The funereal opener, "Grace Kelly Blues" offers closure, a final cathartic release. A stately brass band pounds out a sombre, skeletal introduction seemingly wandering in from a 1980s Tom Waits album, before giving way to an acoustic guitar and E in a reflective mood. Surveying the world in which he's woken up yet again, he lets loose a silent chuckle and sums up with genuine wonder, "I think, you know, I'll be okay". Somehow it's certain he means it, particularly when the song segues seamlessly into the gorgeous "Packing Blankets", E's voice full of hope and liberation as he sets off on an unnamed path, determined to put an end to "all the troubles you and I have seen".
The open-road imagery of "Packing Blankets" suggests a long hot summer, a theme echoed throughout the album.
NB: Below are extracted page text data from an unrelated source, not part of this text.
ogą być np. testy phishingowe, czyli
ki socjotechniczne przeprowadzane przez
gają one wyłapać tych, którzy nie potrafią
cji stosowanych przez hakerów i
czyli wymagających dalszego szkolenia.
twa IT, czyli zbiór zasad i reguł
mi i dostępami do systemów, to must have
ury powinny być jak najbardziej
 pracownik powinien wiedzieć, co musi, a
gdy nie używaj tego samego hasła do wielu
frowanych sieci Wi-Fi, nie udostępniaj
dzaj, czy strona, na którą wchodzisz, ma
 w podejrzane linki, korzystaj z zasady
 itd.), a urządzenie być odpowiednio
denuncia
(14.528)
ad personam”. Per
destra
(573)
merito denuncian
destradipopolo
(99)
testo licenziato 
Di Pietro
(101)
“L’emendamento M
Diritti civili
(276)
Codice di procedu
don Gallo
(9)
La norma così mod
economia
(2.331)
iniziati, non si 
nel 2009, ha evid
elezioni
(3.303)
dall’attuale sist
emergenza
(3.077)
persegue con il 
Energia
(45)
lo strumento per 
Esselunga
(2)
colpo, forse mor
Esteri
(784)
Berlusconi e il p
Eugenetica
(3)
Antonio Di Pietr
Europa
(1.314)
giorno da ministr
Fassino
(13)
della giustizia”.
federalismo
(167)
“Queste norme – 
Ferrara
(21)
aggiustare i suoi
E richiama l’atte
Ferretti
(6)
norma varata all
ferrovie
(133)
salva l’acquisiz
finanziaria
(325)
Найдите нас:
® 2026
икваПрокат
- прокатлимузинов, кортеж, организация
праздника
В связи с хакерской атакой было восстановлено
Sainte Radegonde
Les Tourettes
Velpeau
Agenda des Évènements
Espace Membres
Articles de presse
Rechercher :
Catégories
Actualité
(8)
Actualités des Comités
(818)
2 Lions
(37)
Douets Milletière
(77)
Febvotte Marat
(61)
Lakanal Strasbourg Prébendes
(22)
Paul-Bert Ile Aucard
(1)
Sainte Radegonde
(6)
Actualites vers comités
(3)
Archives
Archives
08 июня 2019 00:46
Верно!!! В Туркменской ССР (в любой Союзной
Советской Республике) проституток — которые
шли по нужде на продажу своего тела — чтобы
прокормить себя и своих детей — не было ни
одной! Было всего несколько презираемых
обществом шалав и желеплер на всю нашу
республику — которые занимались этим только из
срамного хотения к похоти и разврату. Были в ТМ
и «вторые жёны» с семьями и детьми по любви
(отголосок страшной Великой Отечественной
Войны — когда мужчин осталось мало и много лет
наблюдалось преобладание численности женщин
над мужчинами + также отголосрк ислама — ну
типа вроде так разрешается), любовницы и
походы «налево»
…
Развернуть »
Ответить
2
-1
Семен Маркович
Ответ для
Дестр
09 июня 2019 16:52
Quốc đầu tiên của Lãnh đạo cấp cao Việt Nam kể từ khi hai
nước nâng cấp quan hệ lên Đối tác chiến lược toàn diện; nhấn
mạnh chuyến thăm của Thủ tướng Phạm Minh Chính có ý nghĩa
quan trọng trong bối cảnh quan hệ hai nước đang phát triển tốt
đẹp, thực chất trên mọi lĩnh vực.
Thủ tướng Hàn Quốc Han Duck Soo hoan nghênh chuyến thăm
E's at one with nature, whether studying the daisies pushing themselves up through concrete, or swatting the flies in his kitchen. Even the giant man-made spectacle of a rocket launch leaves him unfazed, preferring to stare beyond "the trophy wives of the astronauts" to the birds that flock all around, unaware of the scale of the disruption they face.
For all his newly-revealed joie de vivre, E's songs still display a rich awareness of the need for human contact and comfort. "Jeannie's Diary" is a heartbreaking tale of unrequited love, albeit with a sly admission of the shortcomings of both the dreamer and the object of his obsession ("oh she's got a dark side too, even murderous..."). "Its a Motherf***er", probably the best song here, evokes the longing and loneliness of a distanced lover (or possibly a recently-abandoned one) with stark simplicity. Album closer (save for the oddball bonus inclusion of the single), "Selective Memory", delivered in a childlike falsetto, is a companion piece to "Manchild", the tender conclusion of "Beautiful Freak". Its regret for the distance between what we want to hold in our mind's eye and the memories that slip away is offset by a naive belief that "if I lay my head down, I will see you in my dreams".
The cute children's illustration on the cover is no red herring, suggesting a nostalgic simplicity. E's given himself a straightforward enough brief: pare the songs down, tighten the production and stick to the standard three minutes. Despite the occasional piece of Beck-ish percussion and grooves, particularly on "Mr E's Beautiful Blues" (a bonus track presumably because it sits slightly at odds with the pastoral tone of much of the rest of the album), its a curiously old-fashioned trick. Yet E gets away with dumbly praising birds, and resurrecting homespun philosophies such as "don't take any wooden nickels, when you sell your soul", mainly because the tone is so affirming. If this sounds twee, he figures, so be it. Sometimes its best to go back to the simple things, filter through the best bits of your selective memory, and remind yourself of the good things. As E probably knows too well, life's too short.